= What the task requires =
Only the lines below between the one holding "a los millones de personas pidiendo just" and the one holding "što Rusi nisu", inclusive, are to be reproduced word for word; the pictures are to be left out.
*** Entries shown Section Begins ***
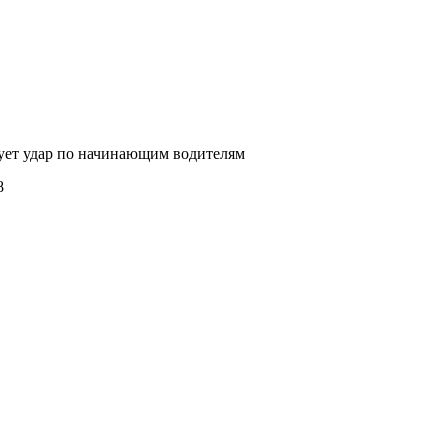
ет удар по начинающим водителям
8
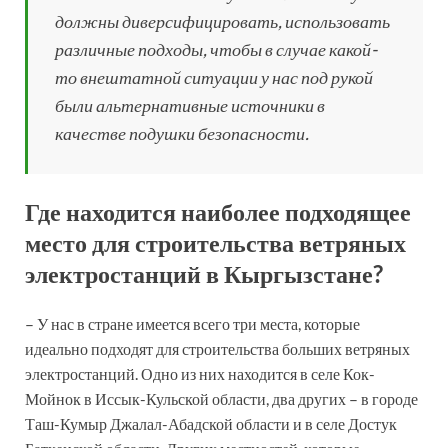
должны диверсифицировать, использовать
различные подходы, чтобы в случае какой-
то внештатной ситуации у нас под рукой
были альтернативные источники в
качестве подушки безопасности.
Где находится наиболее подходящее
место для строительства ветряных
электростанций в Кыргызстане?
– У нас в стране имеется всего три места, которые
идеально подходят для строительства больших ветряных
электростанций. Одно из них находится в селе Кок-
Мойнок в Иссык-Кульской области, два других – в городе
Таш-Кумыр Джалал-Абадской области и в селе Достук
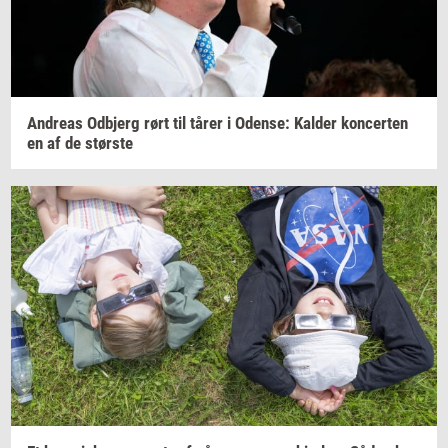
An­dreas
Od­b­jerg
rørt til tårer i
Oden­se:
Kal­der
kon­cer­ten
en af de
stør­ste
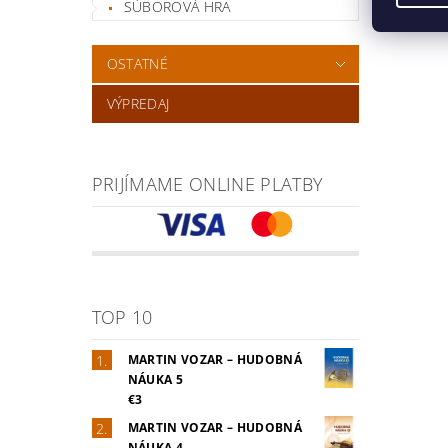
SÚBOROVÁ HRA
OSTATNÉ
VÝPREDAJ
PRIJÍMAME ONLINE PLATBY
TOP 10
MARTIN VOZAR – HUDOBNÁ
NÁUKA 5
€3
MARTIN VOZAR – HUDOBNÁ
NÁUKA 4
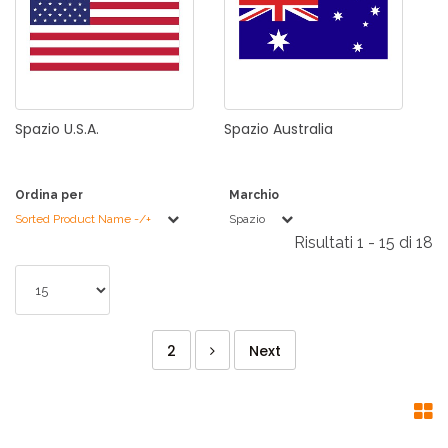
Spazio
U.S.A.
Spazio
Australia
Ordina per
Marchio
Sorted Product Name -/+
Spazio
Risultati 1 - 15 di 18
2
Next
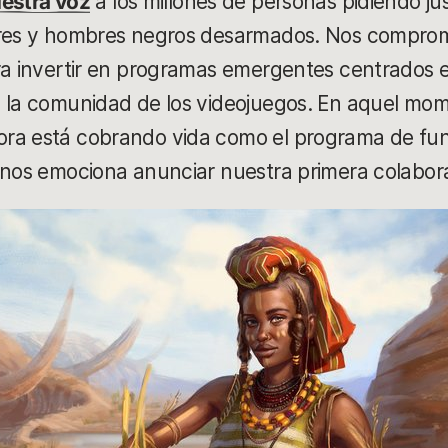
estra voz
a los millones de personas pidiendo just
eres y hombres negros desarmados. Nos compro
ara invertir en programas emergentes centrados
 la comunidad de los videojuegos. En aquel mom
ora está cobrando vida como el programa de fu
 nos emociona anunciar nuestra primera colabor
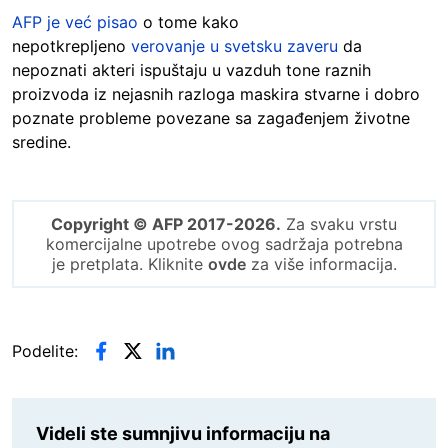
AFP je već pisao
o tome kako
nepotkrepljeno
verovanje u svetsku zaveru
da
nepoznati akteri ispuštaju u vazduh tone raznih
proizvoda iz nejasnih razloga maskira stvarne i dobro
poznate probleme povezane sa zagađenjem životne
sredine.
Copyright © AFP 2017-2026.
Za svaku vrstu
komercijalne upotrebe ovog sadržaja potrebna
je pretplata. Kliknite
ovde
za više informacija.
Podelite:
Videli ste sumnjivu informaciju na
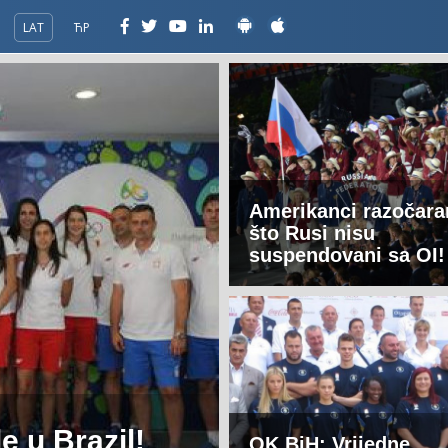
LAT
ЋР
Amerikanci razočara
što Rusi nisu
suspendovani sa OI!
e u Brazil!
OK BiH: Vrijedne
*** Entries shown Section Ends ***
= Response box =
a los millones de personas pidiendo just
eres y hombres negros desarmados. Nos compro
ara invertir en programas emergentes centrados
 la comunidad de los videojuegos. En aquel mom
ora está cobrando vida como el programa de fu
 nos emociona anunciar nuestra primera colabor
AFP je već pisao
o tome kako
nepotkrepljeno
verovanje u svetsku zaveru
da
nepoznati akteri ispuštaju u vazduh tone raznih
proizvoda iz nejasnih razloga maskira stvarne i dobro
poznate probleme povezane sa zagađenjem životne
sredine.
Copyright © AFP 2017-2026.
Za svaku vrstu
komercijalne upotrebe ovog sadržaja potrebna
je pretplata. Kliknite
ovde
za više informacija.
Podelite:
Videli ste sumnjivu informaciju na
LAT
ЋР
Amerikanci razočara
što Rusi nisu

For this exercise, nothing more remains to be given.